[Extracted information — start]

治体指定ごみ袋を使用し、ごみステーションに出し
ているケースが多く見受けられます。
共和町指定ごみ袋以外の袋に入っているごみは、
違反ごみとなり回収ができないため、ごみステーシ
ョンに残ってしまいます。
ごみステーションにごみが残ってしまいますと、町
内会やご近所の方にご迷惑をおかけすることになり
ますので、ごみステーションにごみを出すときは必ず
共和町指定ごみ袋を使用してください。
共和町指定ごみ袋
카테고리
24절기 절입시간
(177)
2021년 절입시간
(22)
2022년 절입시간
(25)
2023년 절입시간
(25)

[Extracted information — finish]
[Extracted information — start]

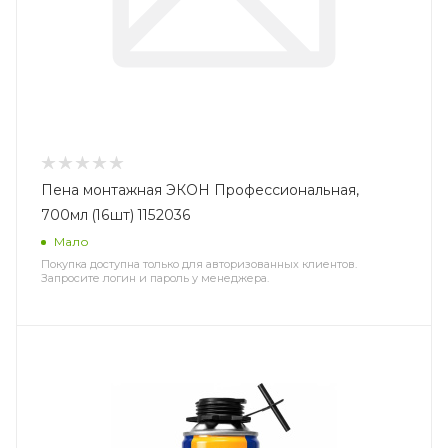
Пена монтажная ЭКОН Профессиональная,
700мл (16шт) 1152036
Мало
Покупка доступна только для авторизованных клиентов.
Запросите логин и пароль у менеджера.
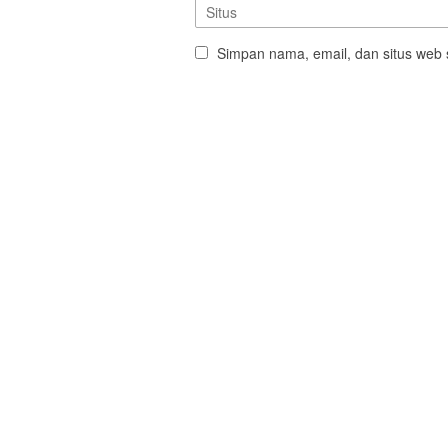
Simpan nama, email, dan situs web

[Extracted information — finish]

_Assignment:_
Exactly reproduce the lines above, starting at the one that contains "Пена монтажная ЭКОН" and ending at the one that contains "Simpan nama, email, dan situs web", both inclusive; leave the pictures out and add no other lines.

_Result of the task:_
Пена монтажная ЭКОН Профессиональная,
700мл (16шт) 1152036
Мало
Покупка доступна только для авторизованных клиентов.
Запросите логин и пароль у менеджера.
Simpan nama, email, dan situs web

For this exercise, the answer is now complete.